Searching for data to back up your story? Just Google it, verify the accuracy of the source, and you’re done, right? Not quite. Accessing information to support our reporting is easier than ever, but very little information comes in a structured form that lends itself to easy analysis.
You may be fortunate enough to receive a spreadsheet from your local public health agency. But more often, you’re faced with lists or tables that aren’t so easily manipulated. It’s common for data to be presented in HTML tables — for instance, that’s how California’s Franchise Tax Board reports the top 250 taxpayers with state income tax delinquencies.
It’s not enough to copy those numbers into a story; what differentiates reporters from consumers is our ability to analyze data and spot trends. To make data easier to access, reorganize and sort, those figures must be pulled into a spreadsheet or database. The mechanism to do this is called Web scraping, and it’s been a part of computer science and information systems work for years.
It often takes a lot of time and effort to produce programs that extract the information, so this is a specialty. But what if there were a tool that didn’t require programming?
How to use OutWit Hub
When you fire it up, there will be a few simple options along the left sidebar. For instance, you can extract all the links on a given Web page (or set of pages), or all the images.
If you want to get more complex, head to the Automators>Scrapers section. You’ll see the source for the Web page. The tagged attributes in the source provide markers for certain types of elements that you may want to pull out.
Look through this code for the pattern common to the information you want to get out of the website. A certain piece of text or type of characters will usually be apparent. Once you find the pattern, put the appropriate info in the “Marker before” and “Marker after” columns. Then hit “Execute” and go to town.
An example: If you want to take out all the items in a bulleted list, use <li> as your before marker and </li> as your after marker. Or follow the same format with <td> and </td> to get items out of an HTML table. You can use multiple scrapers in OutWit Hub to pull out multiple columns of content.
There’s some solid help documentation to extend your ability to use OutWit Hub, with a variety of different tutorials.
If you want to extract more complicated information, you can.
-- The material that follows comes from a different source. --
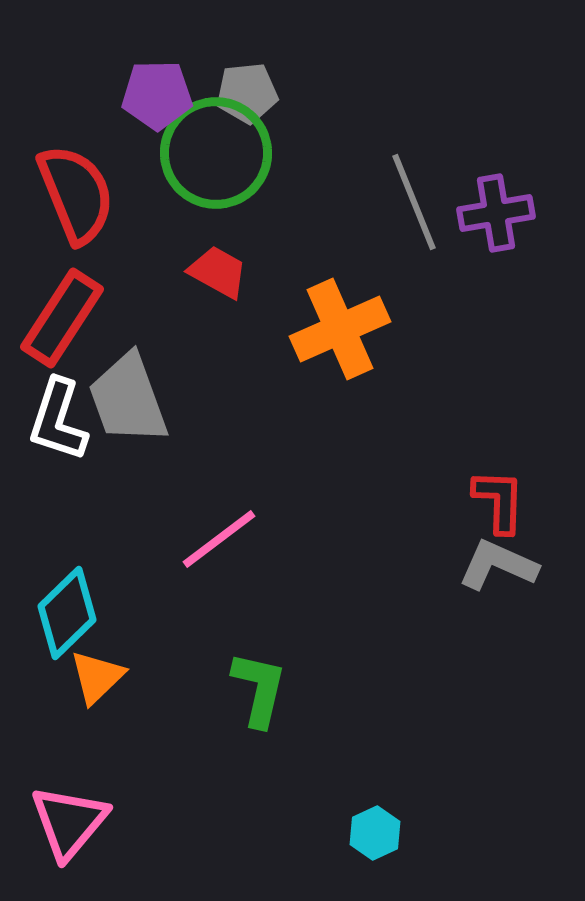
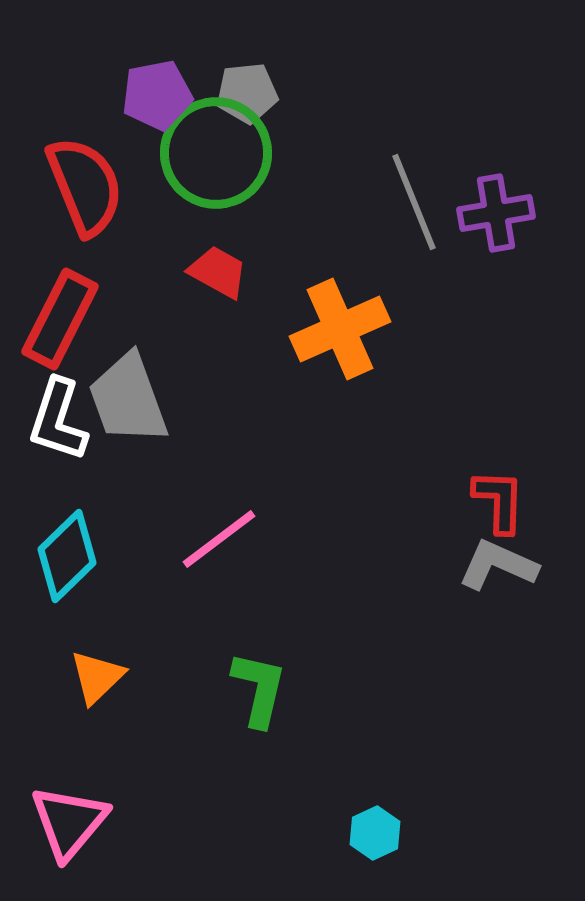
purple pentagon: rotated 10 degrees counterclockwise
red semicircle: moved 9 px right, 8 px up
red rectangle: moved 2 px left, 1 px down; rotated 6 degrees counterclockwise
cyan diamond: moved 57 px up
For instance, you can also pull out information from a series of similarly-formatted pages. The best way to do this is with the Format column in the scraper section to add a “regular expression,” a programmatic way to designate patterns. OutWit Hub has a tutorial on this, too.
OutWit Hub isn’t the only non-programming scraping option. If you want to get information out of Wikipedia and into a Google spreadsheet, for instance, you can.
But even when pushed to the max, OutWit Hub has its limitations. The simple truth is that using a programming language allows for more flexibility than any application that relies on pointing and clicking.
When you hit OutWit’s scraping limitations, and you’re interested in taking that next step, I recommend Dan Nguyen’s four-post tutorial on Web scraping, which also serves as an introduction to Ruby. Or use programmer Will Larson’s tutorial, which teaches you both about the ethics of scraping (Do you have the right to take that data? Are you putting undue stress on your source’s website?) while introducing the use of the Beautiful Soup library in Python.